Range to output from the entries below: the line containing "anatomical range of" through the line containing "attention to work". Set it down exactly, ends included, nothing else.
+===+
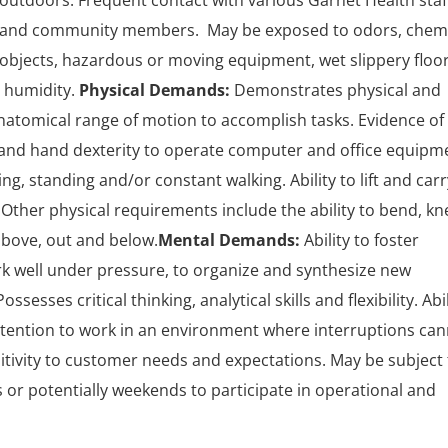
outdoors. Frequent contact with various Garnet Health staf
s and community members. May be exposed to odors, chem
 objects, hazardous or moving equipment, wet slippery floor
 humidity.
Physical Demands:
Demonstrates physical and
 anatomical range of motion to accomplish tasks. Evidence of
r and hand dexterity to operate computer and office equipm
ng, standing and/or constant walking. Ability to lift and carr
 Other physical requirements include the ability to bend, kne
above, out and below.
Mental Demands:
Ability to foster
ork well under pressure, to organize and synthesize new
ssesses critical thinking, analytical skills and flexibility. Abil
attention to work in an environment where interruptions ca
tivity to customer needs and expectations. May be subject 
 or potentially weekends to participate in operational and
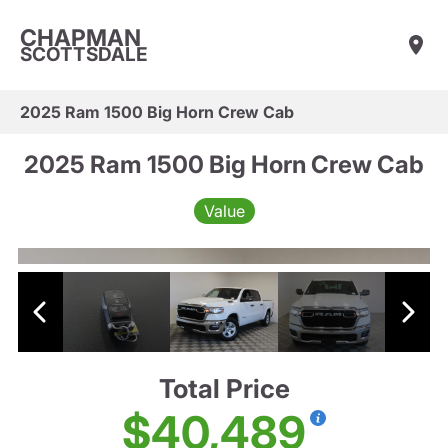
CHAPMAN
SCOTTSDALE
2025 Ram 1500 Big Horn Crew Cab
2025 Ram 1500 Big Horn Crew Cab
Value
Total Price
$40,489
+===+
**RESULT FOR THIS TASK:**
 anatomical range of motion to accomplish tasks. Evidence of
r and hand dexterity to operate computer and office equipm
ng, standing and/or constant walking. Ability to lift and carr
 Other physical requirements include the ability to bend, kne
above, out and below.
Mental Demands:
Ability to foster
ork well under pressure, to organize and synthesize new
ssesses critical thinking, analytical skills and flexibility. Abil
attention to work in an environment where interruptions ca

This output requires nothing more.